The statement was short on specifics, but pledged “a lower tax rate for small businesses so they can compete with larger ones, and lower rates for all American businesses so they can compete with foreign ones.”
According to prior reports, Senate talks on tax reform have been centered on a framework similar to the plan introduced in 2014 by former Ways and Means Committee Chair Dave Camp, R-Mich. That plan called for lowering the corporate tax rate to 25 percent while eliminating many tax preferences and deductions, including limiting the federal deduction for advertising expenses to 50% in the current year with the remaining 50% amortized over ten years. A similar plan was introduced at the same time in the Senate by then Finance Committee Chair Max Baucus, D-Mont., although the amortization schedule in the Senate plan was for five years. There has been no indication that the advertising deduction is currently under consideration.
There had been speculation that Congressional leaders would take the same approach with tax reform as was used with health care, i.e. writing the bill behind closed doors and presenting the finished package to lawmakers for a yes or no vote. However, the statement said their expectation was that the bills would be considered under regular order, first in the tax writing committees and then by the full House and Senate.

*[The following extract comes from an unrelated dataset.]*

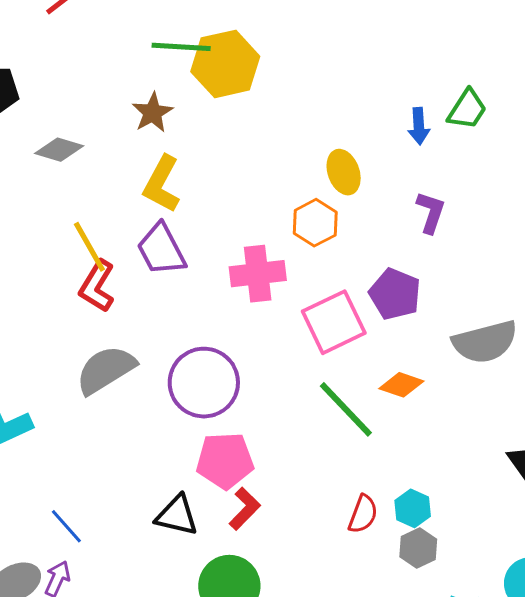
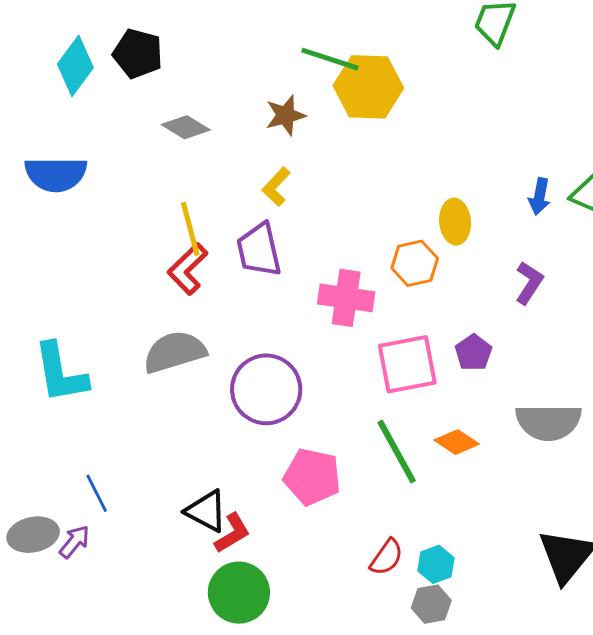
yellow L-shape: (162, 184) -> (276, 187), size x0.7
purple pentagon: (395, 294) -> (474, 353), size x0.7
pink pentagon: (225, 461) -> (312, 477), moved
red L-shape: (245, 509) -> (232, 533), moved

The Senate Finance Committee has unanimously approved David Kautter, President Trump’s nominee for assistant secretary of the Treasury for tax policy. The nomination has been forwarded to the full Senate. If confirmed to the position, which oversees tax matters for the Treasury Department, Kautter is likely to play an important role in the administration’s efforts to overhaul the tax code.
Kautter is the partner in charge of the Washington national tax practice of RSM, a tax and consulting services firm. He also worked at Ernst & Young for more than 30 years and was a Capitol Hill staffer for former Sen. John Danforth, R-Missouri.
Local AAF members have attended many grassroots meetings between advertising industry constituents and members of the Congressional tax writing committees held in their home districts to stress the importance of maintaining advertising’s status as a normal and necessary business expense full deductible in the current year.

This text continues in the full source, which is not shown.